Ja tu sobie gadu-gadu o KARDIOSEJSMICE, a na wschodzie zaczęła się wojna. Przyznam, że patrzę na nią z dużym niepokojem. Każde wydarzenie, które dowodzi siły Rosji, wywołuje u mnie lęk. Nie wierzę Rosji jak psu. Nigdy. Cała historia tego kraju pokazuje, że był jest i zawsze będzie imperialistyczny. Jedyna szansa dla Azji i Europy wschodniej to słaba Rosja. Ilekroć Rosja rośnie w siłę, należy zacząć się bać. Dziś Gruzja, a kiedy przyjdzie kolej na "Priwislińskij Kraj"?
No i to wszystko jeszcze z olimpiadą w tle. I w Chinach.
Świat potępia i śle noty dyplomatyczne. Ale nie ROBI nic. Cały świat jest bezsilny wobec rosyjskiej i chińskiej ANTYDEMOKRACJI. Bo przecież Chiny to nie tylko problem Tybetu. To problem systematycznego gwałcenia elementarnych praw człowieka.
Kraj o największej powierzchni i kraj o największym zaludnieniu kpią sobie jawnie ze wszystkich naszych demokratycznych wielkich słówek.

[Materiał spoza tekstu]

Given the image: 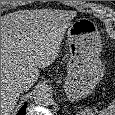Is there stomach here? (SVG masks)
Returning a JSON list of instances; mask_svg holds the SVG:
<instances>
[{
  "mask_svg": "<svg viewBox=\"0 0 115 115\" xmlns=\"http://www.w3.org/2000/svg\"><path fill=\"white\" fill-rule=\"evenodd\" d=\"M67 41L70 58L63 88L68 100L78 102L93 95L104 76V63L99 58L101 40L97 30L93 31L89 24L78 20L69 24Z\"/></svg>",
  "mask_w": 115,
  "mask_h": 115,
  "instance_id": "1",
  "label": "stomach"
}]
</instances>
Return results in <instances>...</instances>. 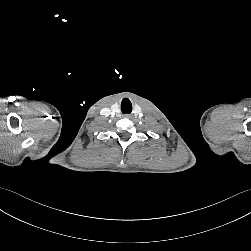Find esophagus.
Wrapping results in <instances>:
<instances>
[{"label": "esophagus", "instance_id": "esophagus-1", "mask_svg": "<svg viewBox=\"0 0 251 251\" xmlns=\"http://www.w3.org/2000/svg\"><path fill=\"white\" fill-rule=\"evenodd\" d=\"M125 117H126V118H129V117H130V115L126 114V115H125Z\"/></svg>", "mask_w": 251, "mask_h": 251}]
</instances>
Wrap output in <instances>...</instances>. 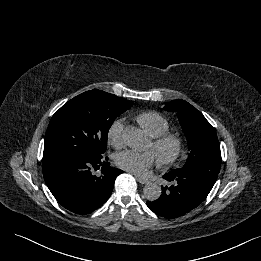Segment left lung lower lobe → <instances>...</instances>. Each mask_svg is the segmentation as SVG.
Masks as SVG:
<instances>
[{"mask_svg": "<svg viewBox=\"0 0 261 261\" xmlns=\"http://www.w3.org/2000/svg\"><path fill=\"white\" fill-rule=\"evenodd\" d=\"M218 174L203 167H183L163 175L168 186H162V195L147 206L159 216L167 219L180 217L201 204L212 187Z\"/></svg>", "mask_w": 261, "mask_h": 261, "instance_id": "0a47b994", "label": "left lung lower lobe"}]
</instances>
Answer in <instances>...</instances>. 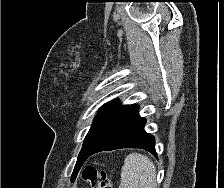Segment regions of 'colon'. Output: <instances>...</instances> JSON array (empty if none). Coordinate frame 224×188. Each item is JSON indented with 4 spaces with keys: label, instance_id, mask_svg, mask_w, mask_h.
<instances>
[{
    "label": "colon",
    "instance_id": "obj_1",
    "mask_svg": "<svg viewBox=\"0 0 224 188\" xmlns=\"http://www.w3.org/2000/svg\"><path fill=\"white\" fill-rule=\"evenodd\" d=\"M82 178L91 188H112L105 173H98L94 167L85 168Z\"/></svg>",
    "mask_w": 224,
    "mask_h": 188
}]
</instances>
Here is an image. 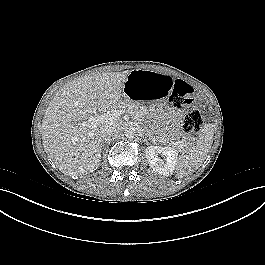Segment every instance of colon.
I'll use <instances>...</instances> for the list:
<instances>
[{
  "instance_id": "obj_1",
  "label": "colon",
  "mask_w": 265,
  "mask_h": 265,
  "mask_svg": "<svg viewBox=\"0 0 265 265\" xmlns=\"http://www.w3.org/2000/svg\"><path fill=\"white\" fill-rule=\"evenodd\" d=\"M170 101L176 107L185 105L194 106L197 104L193 88L182 80H175L173 82ZM202 125L203 117L201 112L193 110L184 117L182 129L186 134H196L200 132Z\"/></svg>"
}]
</instances>
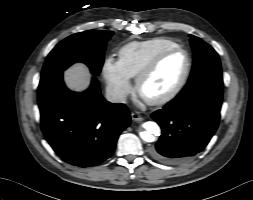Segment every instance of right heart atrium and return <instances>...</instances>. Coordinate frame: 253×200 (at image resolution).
<instances>
[{"label": "right heart atrium", "instance_id": "obj_1", "mask_svg": "<svg viewBox=\"0 0 253 200\" xmlns=\"http://www.w3.org/2000/svg\"><path fill=\"white\" fill-rule=\"evenodd\" d=\"M102 75L110 97L123 102L131 91L130 77L124 72L119 60L107 57L102 65Z\"/></svg>", "mask_w": 253, "mask_h": 200}]
</instances>
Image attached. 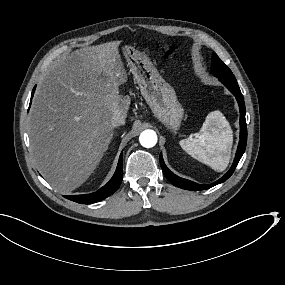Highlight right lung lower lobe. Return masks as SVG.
<instances>
[{
  "mask_svg": "<svg viewBox=\"0 0 285 285\" xmlns=\"http://www.w3.org/2000/svg\"><path fill=\"white\" fill-rule=\"evenodd\" d=\"M35 88L36 86L34 87L32 91L31 98L33 97ZM30 104H31V101H30ZM122 179H123V162H122V153H121L115 174L113 175L111 180L106 185H104L98 191L91 193V194L70 195V196H64V197L71 201L81 203V204L95 203V202L101 201L107 198L108 196L112 195L119 188L122 182Z\"/></svg>",
  "mask_w": 285,
  "mask_h": 285,
  "instance_id": "right-lung-lower-lobe-1",
  "label": "right lung lower lobe"
}]
</instances>
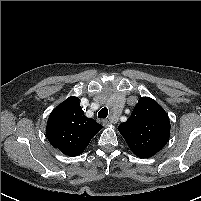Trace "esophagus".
<instances>
[{"mask_svg":"<svg viewBox=\"0 0 201 201\" xmlns=\"http://www.w3.org/2000/svg\"><path fill=\"white\" fill-rule=\"evenodd\" d=\"M102 123H103V125H104L105 127H108V126L111 125V122H110L109 120H107V119L103 120Z\"/></svg>","mask_w":201,"mask_h":201,"instance_id":"34e87169","label":"esophagus"}]
</instances>
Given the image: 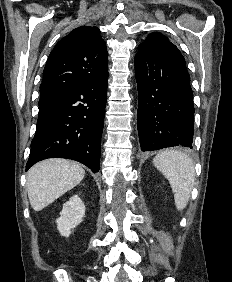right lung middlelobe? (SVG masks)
Wrapping results in <instances>:
<instances>
[{"instance_id": "obj_1", "label": "right lung middle lobe", "mask_w": 232, "mask_h": 282, "mask_svg": "<svg viewBox=\"0 0 232 282\" xmlns=\"http://www.w3.org/2000/svg\"><path fill=\"white\" fill-rule=\"evenodd\" d=\"M57 99L50 96H42L39 100V115L45 114L56 102Z\"/></svg>"}]
</instances>
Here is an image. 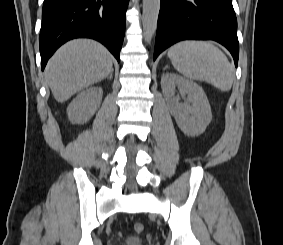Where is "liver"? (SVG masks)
I'll list each match as a JSON object with an SVG mask.
<instances>
[{
	"label": "liver",
	"mask_w": 283,
	"mask_h": 245,
	"mask_svg": "<svg viewBox=\"0 0 283 245\" xmlns=\"http://www.w3.org/2000/svg\"><path fill=\"white\" fill-rule=\"evenodd\" d=\"M112 56L100 43L76 39L63 45L48 61L45 75L56 101L105 79L112 71Z\"/></svg>",
	"instance_id": "liver-1"
}]
</instances>
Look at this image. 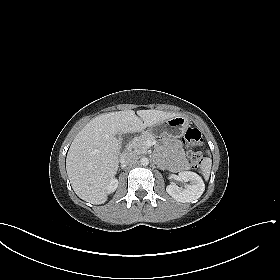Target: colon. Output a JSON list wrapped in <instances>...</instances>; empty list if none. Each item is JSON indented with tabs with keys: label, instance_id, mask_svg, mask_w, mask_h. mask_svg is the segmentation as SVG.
I'll return each instance as SVG.
<instances>
[{
	"label": "colon",
	"instance_id": "colon-1",
	"mask_svg": "<svg viewBox=\"0 0 280 280\" xmlns=\"http://www.w3.org/2000/svg\"><path fill=\"white\" fill-rule=\"evenodd\" d=\"M184 142L191 148L188 150V158L192 166L201 169L203 164V156L199 151L194 150L195 147L202 146V135L197 128H188L184 135Z\"/></svg>",
	"mask_w": 280,
	"mask_h": 280
}]
</instances>
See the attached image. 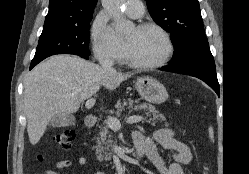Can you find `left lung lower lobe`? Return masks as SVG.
I'll return each mask as SVG.
<instances>
[{
	"label": "left lung lower lobe",
	"instance_id": "0a47b994",
	"mask_svg": "<svg viewBox=\"0 0 249 174\" xmlns=\"http://www.w3.org/2000/svg\"><path fill=\"white\" fill-rule=\"evenodd\" d=\"M215 69L216 68L198 67V68H191V69H186V70H177V69H174L168 66V67L162 68L161 70L197 77L201 79L202 81H204L206 84H208L219 96L220 87H219V83L217 80Z\"/></svg>",
	"mask_w": 249,
	"mask_h": 174
}]
</instances>
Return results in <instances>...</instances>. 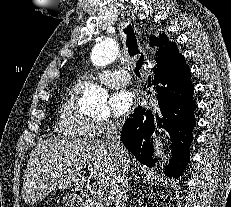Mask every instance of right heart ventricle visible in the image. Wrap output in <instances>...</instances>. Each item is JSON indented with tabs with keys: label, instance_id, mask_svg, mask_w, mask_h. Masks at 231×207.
<instances>
[{
	"label": "right heart ventricle",
	"instance_id": "e07e8e85",
	"mask_svg": "<svg viewBox=\"0 0 231 207\" xmlns=\"http://www.w3.org/2000/svg\"><path fill=\"white\" fill-rule=\"evenodd\" d=\"M81 88L75 86L62 102L57 116V133L71 140L93 138L95 122L78 108L77 95Z\"/></svg>",
	"mask_w": 231,
	"mask_h": 207
}]
</instances>
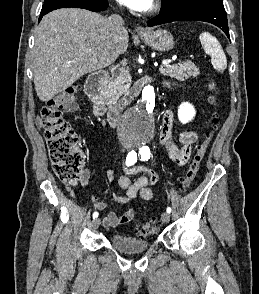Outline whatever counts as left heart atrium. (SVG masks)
<instances>
[{"label":"left heart atrium","mask_w":259,"mask_h":294,"mask_svg":"<svg viewBox=\"0 0 259 294\" xmlns=\"http://www.w3.org/2000/svg\"><path fill=\"white\" fill-rule=\"evenodd\" d=\"M121 4L137 11H145L147 10L152 0H118Z\"/></svg>","instance_id":"39dd6f15"}]
</instances>
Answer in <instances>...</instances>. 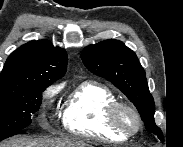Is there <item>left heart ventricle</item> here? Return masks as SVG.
<instances>
[{
    "label": "left heart ventricle",
    "instance_id": "left-heart-ventricle-1",
    "mask_svg": "<svg viewBox=\"0 0 183 147\" xmlns=\"http://www.w3.org/2000/svg\"><path fill=\"white\" fill-rule=\"evenodd\" d=\"M120 118H121V122L125 126L133 127L135 125L134 116L130 112L126 111V110L121 112Z\"/></svg>",
    "mask_w": 183,
    "mask_h": 147
}]
</instances>
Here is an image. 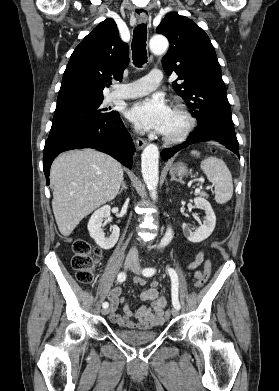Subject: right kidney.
<instances>
[{
  "label": "right kidney",
  "instance_id": "ca27d5eb",
  "mask_svg": "<svg viewBox=\"0 0 279 391\" xmlns=\"http://www.w3.org/2000/svg\"><path fill=\"white\" fill-rule=\"evenodd\" d=\"M110 206L104 205L100 209L96 210L89 222H88V231L90 237L96 242V244L102 249H111L117 243L120 235V229L117 225L110 227L111 235L109 237L105 236L103 229V221H108L110 218Z\"/></svg>",
  "mask_w": 279,
  "mask_h": 391
}]
</instances>
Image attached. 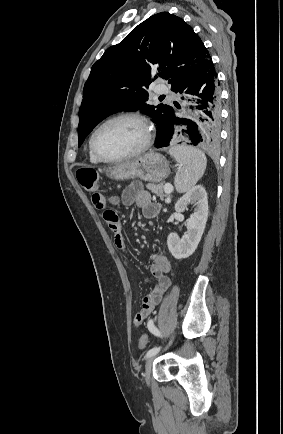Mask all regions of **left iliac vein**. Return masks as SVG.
<instances>
[{"label": "left iliac vein", "instance_id": "obj_1", "mask_svg": "<svg viewBox=\"0 0 283 434\" xmlns=\"http://www.w3.org/2000/svg\"><path fill=\"white\" fill-rule=\"evenodd\" d=\"M174 336H172L169 345H171L172 341H173ZM155 355L151 356L148 358L146 365H145V372H144V377H145V381L147 384H149L150 382V375H151V371H152V364L154 361Z\"/></svg>", "mask_w": 283, "mask_h": 434}]
</instances>
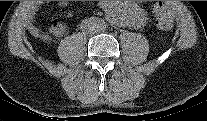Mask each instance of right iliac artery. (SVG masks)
<instances>
[{
    "label": "right iliac artery",
    "mask_w": 207,
    "mask_h": 121,
    "mask_svg": "<svg viewBox=\"0 0 207 121\" xmlns=\"http://www.w3.org/2000/svg\"><path fill=\"white\" fill-rule=\"evenodd\" d=\"M91 21H92L93 23H95V24H97V23L100 22V20H99L98 18H96V17H92V18H91Z\"/></svg>",
    "instance_id": "obj_1"
}]
</instances>
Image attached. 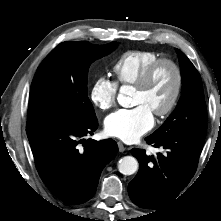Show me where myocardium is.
Segmentation results:
<instances>
[{"instance_id":"1","label":"myocardium","mask_w":221,"mask_h":221,"mask_svg":"<svg viewBox=\"0 0 221 221\" xmlns=\"http://www.w3.org/2000/svg\"><path fill=\"white\" fill-rule=\"evenodd\" d=\"M162 65H169L174 70L175 85L168 104L162 110L154 112V114L160 118L168 116L174 110L179 101L183 87V72L179 64L170 58H159L145 68L133 85L136 89H144L152 79L157 69Z\"/></svg>"}]
</instances>
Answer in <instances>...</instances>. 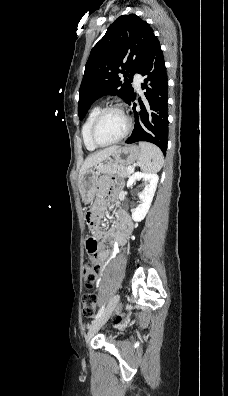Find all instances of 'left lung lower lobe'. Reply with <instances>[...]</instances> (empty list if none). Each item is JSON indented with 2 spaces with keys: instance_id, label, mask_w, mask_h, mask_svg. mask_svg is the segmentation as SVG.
<instances>
[{
  "instance_id": "1",
  "label": "left lung lower lobe",
  "mask_w": 228,
  "mask_h": 396,
  "mask_svg": "<svg viewBox=\"0 0 228 396\" xmlns=\"http://www.w3.org/2000/svg\"><path fill=\"white\" fill-rule=\"evenodd\" d=\"M144 76L142 89L143 99L138 98L139 107L133 105L135 126L127 144L147 141L157 145L166 154L168 142V78L160 43L156 38L147 56L144 66L139 72ZM132 94L128 104L135 100Z\"/></svg>"
}]
</instances>
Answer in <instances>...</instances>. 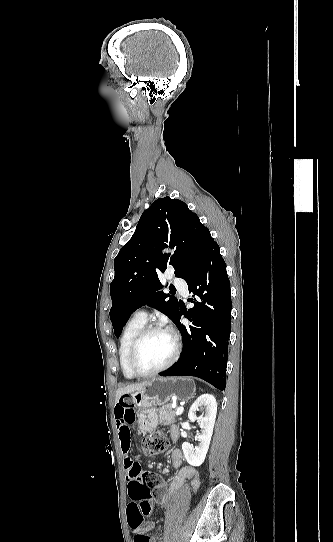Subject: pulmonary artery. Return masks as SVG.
<instances>
[{
    "label": "pulmonary artery",
    "instance_id": "1",
    "mask_svg": "<svg viewBox=\"0 0 333 542\" xmlns=\"http://www.w3.org/2000/svg\"><path fill=\"white\" fill-rule=\"evenodd\" d=\"M174 281L176 282V288L178 291H180V294L182 296H187L189 294V289L187 288V285L185 282L181 281L180 275L174 276ZM148 312L144 309H138L134 312L133 318L146 322L148 320Z\"/></svg>",
    "mask_w": 333,
    "mask_h": 542
}]
</instances>
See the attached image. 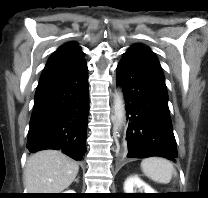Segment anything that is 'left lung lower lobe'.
<instances>
[{"mask_svg": "<svg viewBox=\"0 0 208 198\" xmlns=\"http://www.w3.org/2000/svg\"><path fill=\"white\" fill-rule=\"evenodd\" d=\"M116 80L126 102L127 157L160 156L175 161L177 148L168 95L155 54L144 45H133L117 66Z\"/></svg>", "mask_w": 208, "mask_h": 198, "instance_id": "0a47b994", "label": "left lung lower lobe"}]
</instances>
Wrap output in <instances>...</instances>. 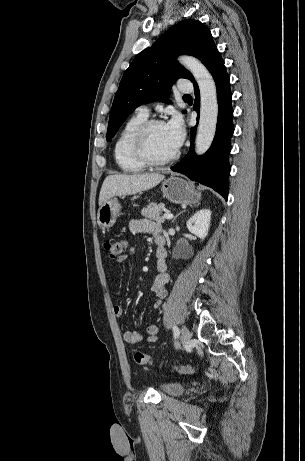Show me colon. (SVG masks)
Masks as SVG:
<instances>
[{"mask_svg": "<svg viewBox=\"0 0 305 461\" xmlns=\"http://www.w3.org/2000/svg\"><path fill=\"white\" fill-rule=\"evenodd\" d=\"M104 248L112 258H118L124 254L126 242L122 239L109 238L104 242ZM134 360L139 365L151 366L154 364V360L142 351L134 352ZM173 369L185 375L196 373V368L192 365H174Z\"/></svg>", "mask_w": 305, "mask_h": 461, "instance_id": "1", "label": "colon"}]
</instances>
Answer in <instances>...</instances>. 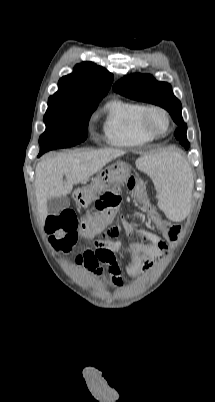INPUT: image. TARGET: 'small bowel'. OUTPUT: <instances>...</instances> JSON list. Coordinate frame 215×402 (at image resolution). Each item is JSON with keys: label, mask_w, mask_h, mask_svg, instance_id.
Here are the masks:
<instances>
[{"label": "small bowel", "mask_w": 215, "mask_h": 402, "mask_svg": "<svg viewBox=\"0 0 215 402\" xmlns=\"http://www.w3.org/2000/svg\"><path fill=\"white\" fill-rule=\"evenodd\" d=\"M120 228L128 234L134 231L124 221L121 222ZM135 231L138 236L124 243L117 239L118 228L110 229L102 239L94 241V250H85L78 257V263L96 275H102V265L106 264L111 284L119 288L122 285V277L117 255L126 258L128 272L132 278H136L168 252L167 243L156 233L143 229Z\"/></svg>", "instance_id": "c3829d8e"}]
</instances>
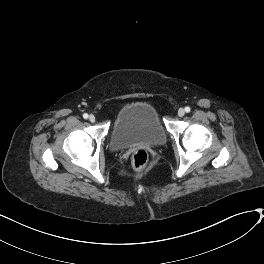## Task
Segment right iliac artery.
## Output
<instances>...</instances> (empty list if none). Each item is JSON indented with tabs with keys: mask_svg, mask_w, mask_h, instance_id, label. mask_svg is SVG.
I'll return each instance as SVG.
<instances>
[{
	"mask_svg": "<svg viewBox=\"0 0 264 264\" xmlns=\"http://www.w3.org/2000/svg\"><path fill=\"white\" fill-rule=\"evenodd\" d=\"M83 118H84V119H87V118H88V114H87V113H84V114H83Z\"/></svg>",
	"mask_w": 264,
	"mask_h": 264,
	"instance_id": "right-iliac-artery-1",
	"label": "right iliac artery"
}]
</instances>
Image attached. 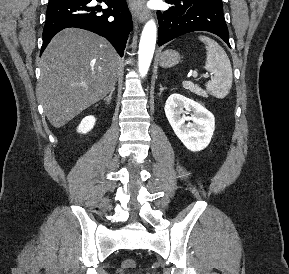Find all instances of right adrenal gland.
I'll list each match as a JSON object with an SVG mask.
<instances>
[{
  "instance_id": "obj_1",
  "label": "right adrenal gland",
  "mask_w": 289,
  "mask_h": 274,
  "mask_svg": "<svg viewBox=\"0 0 289 274\" xmlns=\"http://www.w3.org/2000/svg\"><path fill=\"white\" fill-rule=\"evenodd\" d=\"M115 91V87L111 90L110 94L105 98L106 102L109 104L111 103L112 95Z\"/></svg>"
}]
</instances>
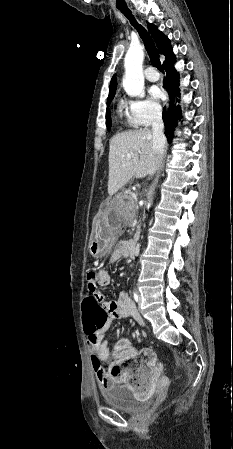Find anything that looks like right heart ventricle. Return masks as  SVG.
<instances>
[{
	"label": "right heart ventricle",
	"instance_id": "right-heart-ventricle-1",
	"mask_svg": "<svg viewBox=\"0 0 233 449\" xmlns=\"http://www.w3.org/2000/svg\"><path fill=\"white\" fill-rule=\"evenodd\" d=\"M117 112L121 117H123L126 125L130 127H137L139 125L135 117L133 116L131 104H128L126 101L119 100L117 104Z\"/></svg>",
	"mask_w": 233,
	"mask_h": 449
}]
</instances>
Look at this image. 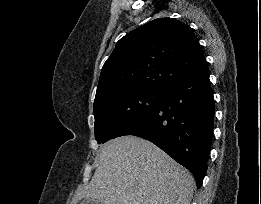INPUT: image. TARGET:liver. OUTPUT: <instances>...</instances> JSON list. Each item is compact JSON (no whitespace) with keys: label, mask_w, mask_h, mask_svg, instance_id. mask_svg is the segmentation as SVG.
<instances>
[{"label":"liver","mask_w":261,"mask_h":204,"mask_svg":"<svg viewBox=\"0 0 261 204\" xmlns=\"http://www.w3.org/2000/svg\"><path fill=\"white\" fill-rule=\"evenodd\" d=\"M98 167L73 202L93 198L103 204H190L195 181L189 171L153 143L122 136L103 144Z\"/></svg>","instance_id":"liver-1"}]
</instances>
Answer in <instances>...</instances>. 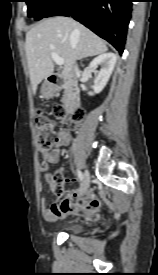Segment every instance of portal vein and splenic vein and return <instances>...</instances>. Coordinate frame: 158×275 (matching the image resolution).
<instances>
[{"label":"portal vein and splenic vein","mask_w":158,"mask_h":275,"mask_svg":"<svg viewBox=\"0 0 158 275\" xmlns=\"http://www.w3.org/2000/svg\"><path fill=\"white\" fill-rule=\"evenodd\" d=\"M51 57L57 65H63L64 60L57 53L51 52Z\"/></svg>","instance_id":"1"}]
</instances>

Czy to nie jest najlepszy dowód słabości demokracji? My tu sobie monarchię i feudalizm uważamy za mity przeszłości, ale tak naprawdę to właśnie absolutyzm i feudalizm (w ciekawym połączeniu) ewidentnie kładą naszą demokrację na łopatki!
Co będzie dalej?
Patrząc na Putina tracę z oczu prawdę, że to Tata jest Panem Historii. Najwyższy czas się nawracać!